The government today tasked the Economy Ministry with requesting the Swiss Federal Supreme Court to review a decision of the UN Commission on International Trade Law (UNCITRAL) of 23 December 2016 in order to declare null and void an amended agreement on relations between INA shareholders and an agreement on INA’s gas business, both signed in 2009.
The ministry was also tasked with continuing activities concerning Croatia’s participation in the arbitration process which MOL launched in 2013 before the International Centre for Settlement of Investment Disputes.
Speaking to the press after a cabinet meeting, Ćorić said Croatia had analysed possible courses of action based on a Croatian Supreme Court sentence of six weeks ago against former prime minister Ivo Sanader for taking a bribe from MOL head Zsolt Hernadi.
Based on those analyses, legal opinions, and consultations with the State Attorney’s Office, the Zagreb Faculty of Law’s private international law department, the Squire Patton Boggs law office, which represents Croatia in arbitration proceedings, and the Swiss law office Lalive, it was decided to request a review of the arbitration award.
In the context of the review and the Croatian Supreme Court sentence, Croatia believes that its legal position is considerably better than it was in 2016, Ćorić said, adding that communication with Hungary on the buyback would be put on hold until after the review. “We believe it’s the only reasonable decision at the moment.”
The review motion may be filed at the Swiss court until 8 February and a response is expected by the end of 2022.
Ćorić said the review did not mean that Croatia’s requests would be granted. “But if the review does occur and the court upholds Croatia’s position, only then can an arbitration procedure in this case be relaunched.”
First and foremost, this means that Croatia is looking for the possibility of a new arbitration procedure, he added.

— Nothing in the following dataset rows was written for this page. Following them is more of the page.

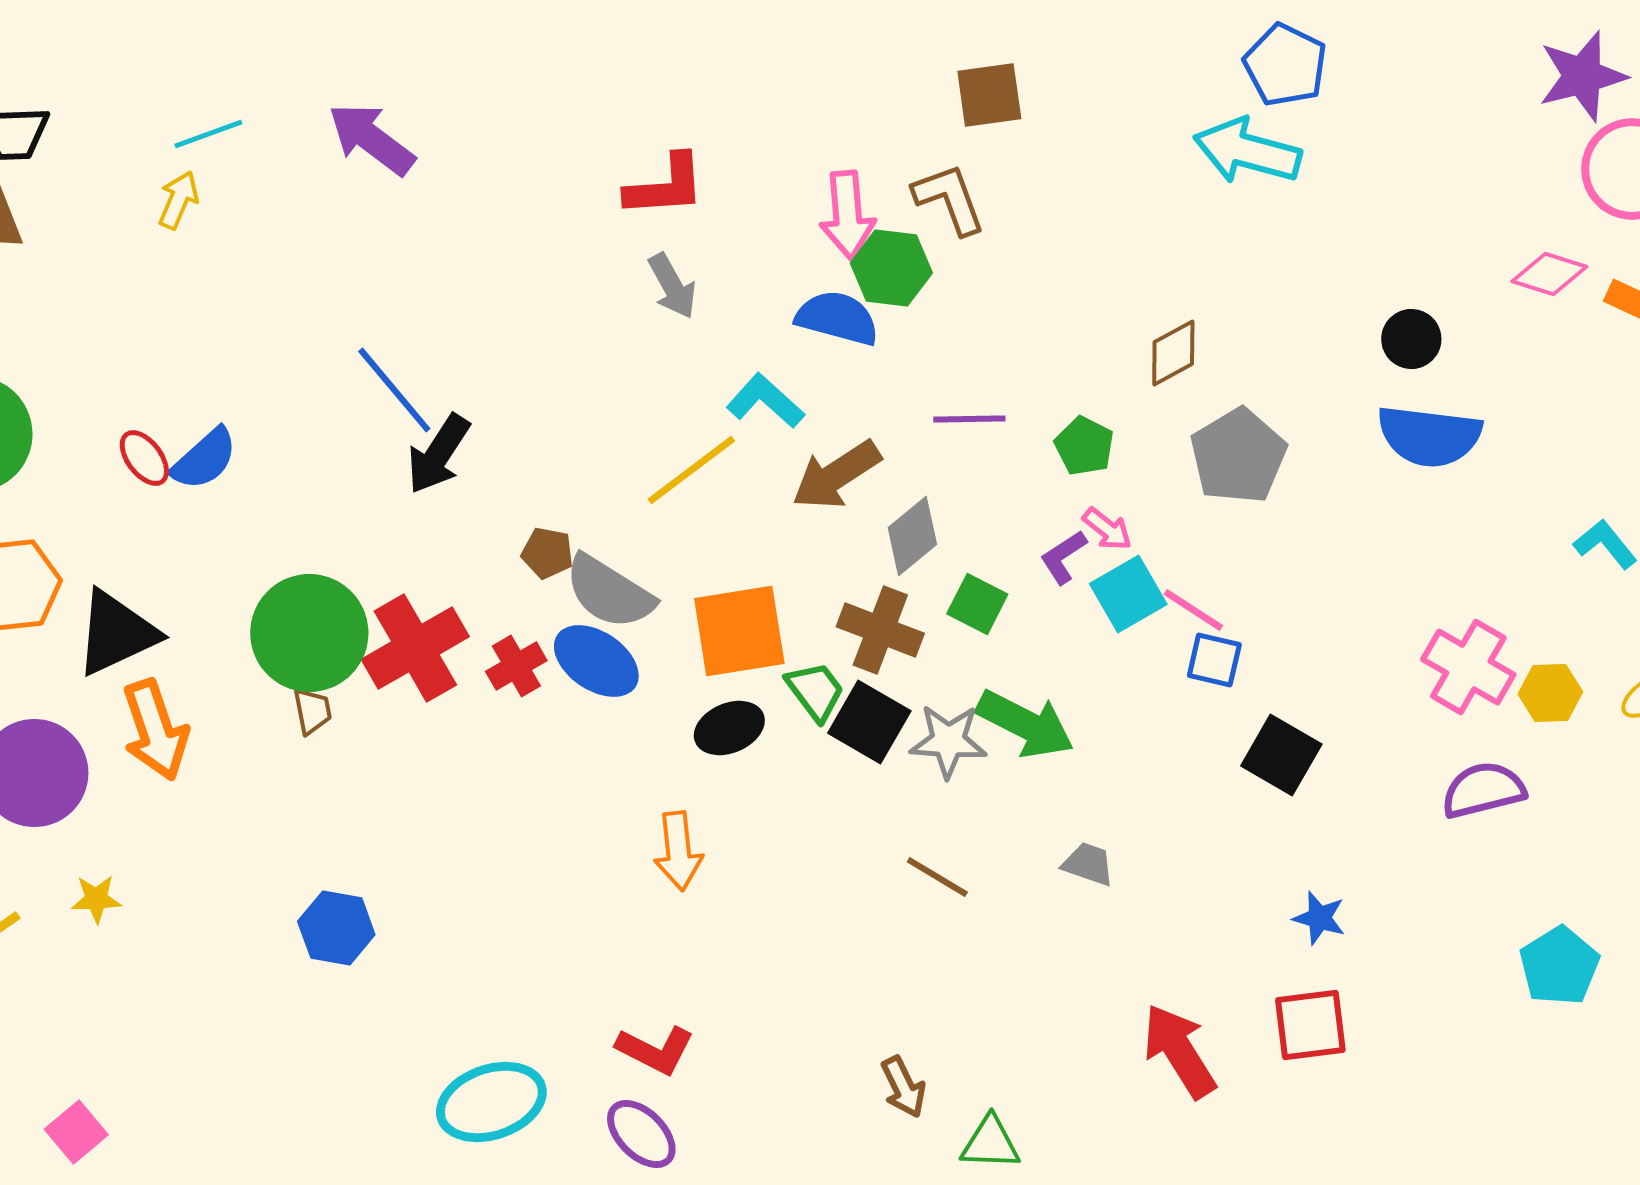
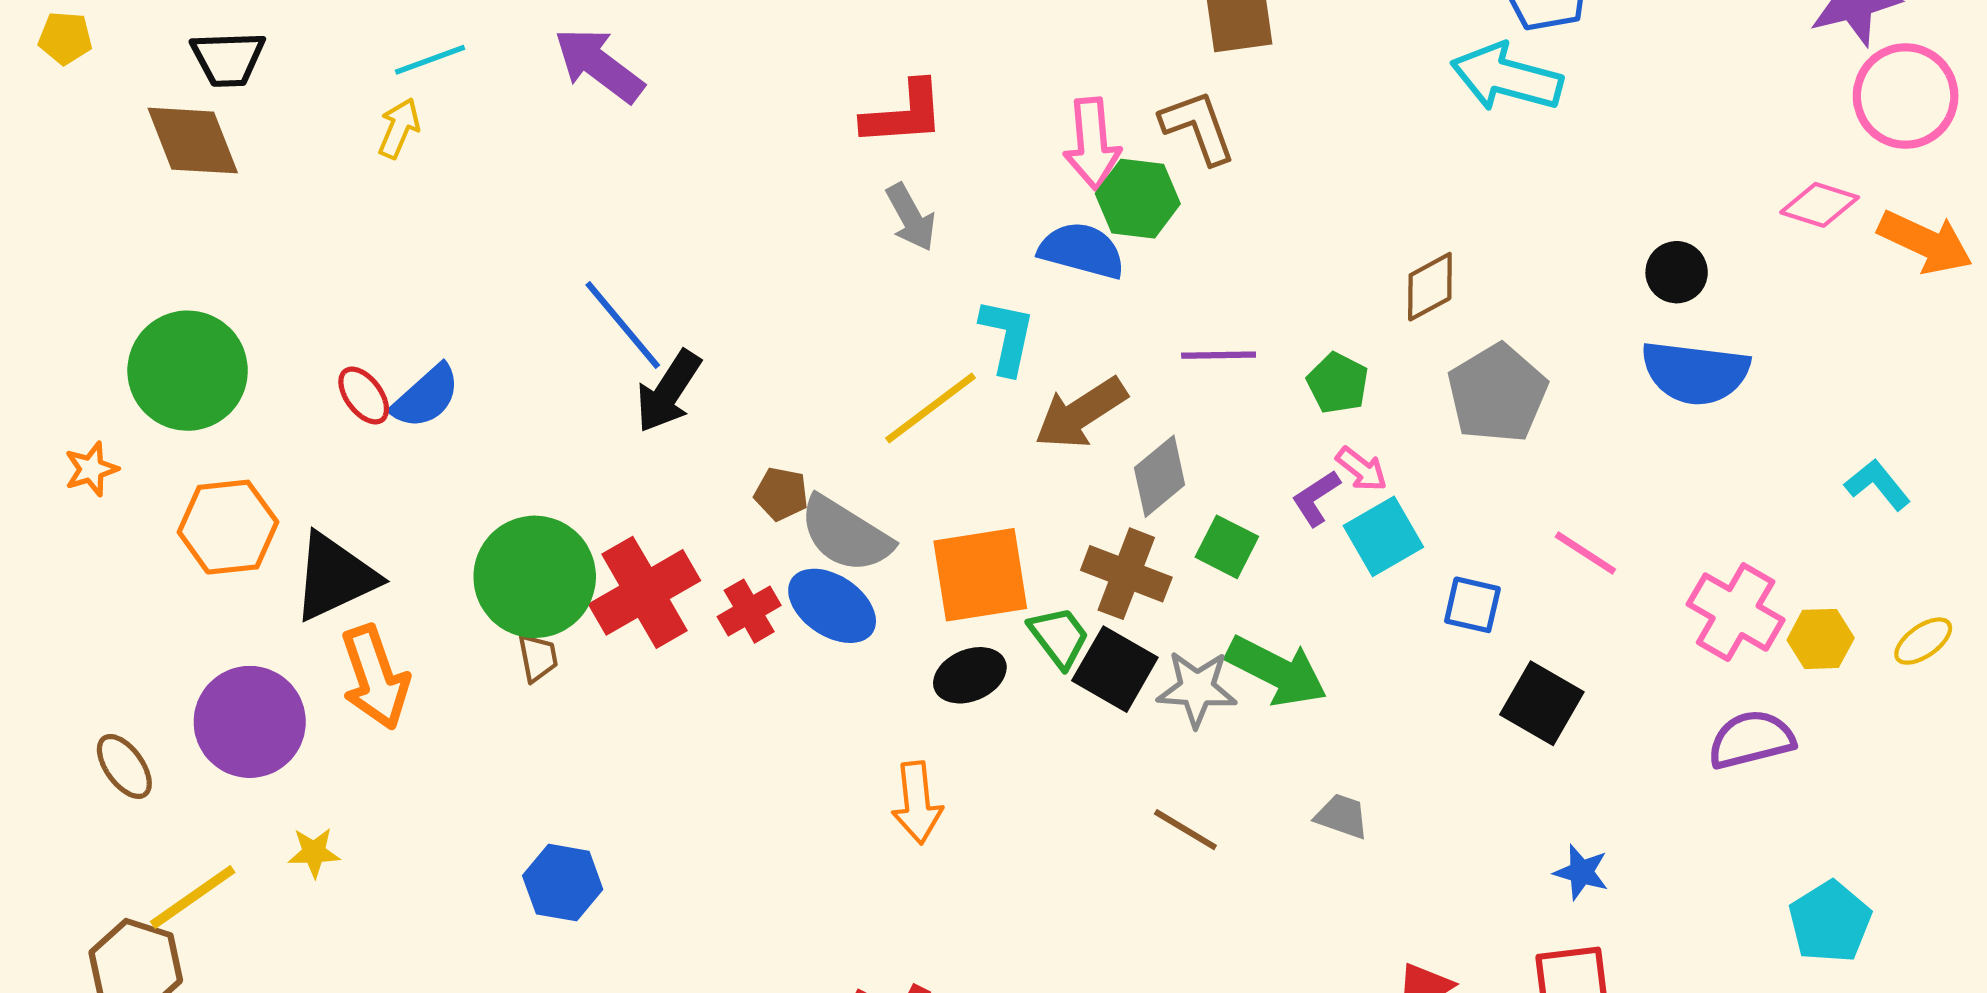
cyan L-shape: (765, 401) -> (1007, 336), turned 60
pink line: (1193, 610) -> (1585, 553), moved

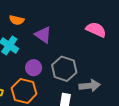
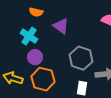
purple circle: (34, 68) -> (35, 57), moved

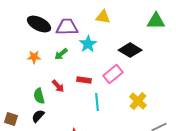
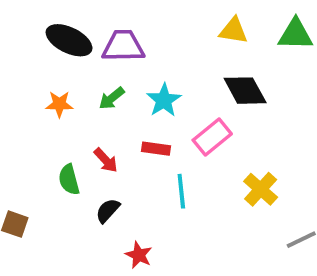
yellow triangle: (103, 17) -> (234, 31), moved
cyan star: (88, 44) -> (164, 100), moved
black diamond: (130, 50) -> (245, 91), turned 30
black semicircle: (38, 116) -> (108, 211), moved

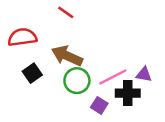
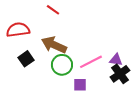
black cross: (128, 93) -> (120, 74), moved, turned -36
purple square: (99, 105) -> (80, 85), turned -32

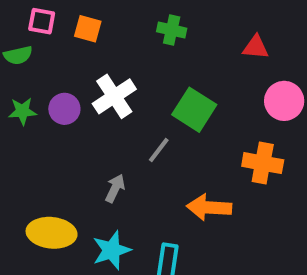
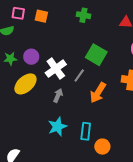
white cross: (114, 96) -> (56, 69), moved
orange arrow: (209, 207) -> (98, 93), moved, turned -60
yellow ellipse: (52, 233) -> (25, 84), moved, turned -45

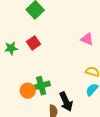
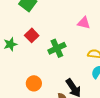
green cross: (41, 86) -> (57, 48), moved

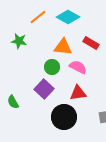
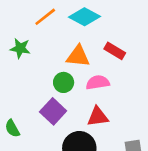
pink semicircle: (78, 67) -> (98, 82), turned -36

Croatia had the money for the ‘real price’ of MOL’s stake in INA
Ćorić went on to say that Croatia had continued to communicate with Hungary on the possibility of a buyback after the Lazard consultant completed its estimate of the value of MOL’s stake in INA.
The two sides had different assessments of the value of the company and the stake, he said, “and we failed to reach a decision on the buyback.” He would not say how much Croatia offered for the stake nor how much Hungary asked for it.
After a journalist claimed that today’s decision by the government was a manoeuvre because there was no money to buy back MOL’s stake in INA, Ćorić said Croatia had the money for what it considered was “the real price” of the stake.
He also disagreed with a journalist’s claim that the process was suspended for fear that the public debt would increase in the event of the buyback, which would put Croatia’s euro area accession at risk.
Ćorić said Croatia launched a review of the UNCITRAL decision before the Swiss court already in 2016, but the legal circumstances were somewhat different because the Croatian Constitutional Court had quashed the ruling in the INA-MOL case before a verdict was delivered.
Responding to questions from the press, he said the cancellation of the agreements from 2009 would presuppose going back to how it was in 2003, when the shareholders were more equal, adding that this would give Croatia more room for manoeuvre in the management of INA.
Whatever any arbitration court decides, he said, it “can’t erase the past 18 years of cooperation, better or worse, between Croatia and MOL in the management of INA.”
He told MOL that the Croatian government, anticipating the Croatian Supreme Court’s ruling from October, had been taking the legal action at its disposal.
He also said that due to the rise in oil and petrol products’ prices, he expected INA’s business results for this year to be very good.